*What is expected*. Search the listing for the string "TRẮNG" and copy every line that contains it.

*Task material*.
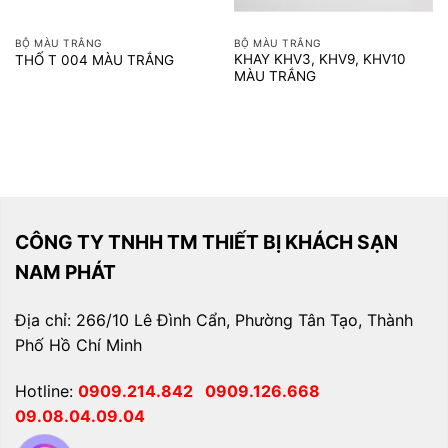
BỘ MÀU TRẮNG
BỘ MÀU TRẮNG
KHAY KHV3, KHV9, KHV10
THỐ T 004 MÀU TRẮNG
MÀU TRẮNG
CÔNG TY TNHH TM THIẾT BỊ KHÁCH SẠN
NAM PHÁT
Địa chỉ: 266/10 Lê Đình Cẩn, Phường Tân Tạo, Thành
Phố Hồ Chí Minh
Hotline:
0909.214.842
0909.126.668
09.08.04.09.04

*Expected output*.
BỘ MÀU TRẮNG
BỘ MÀU TRẮNG
THỐ T 004 MÀU TRẮNG
MÀU TRẮNG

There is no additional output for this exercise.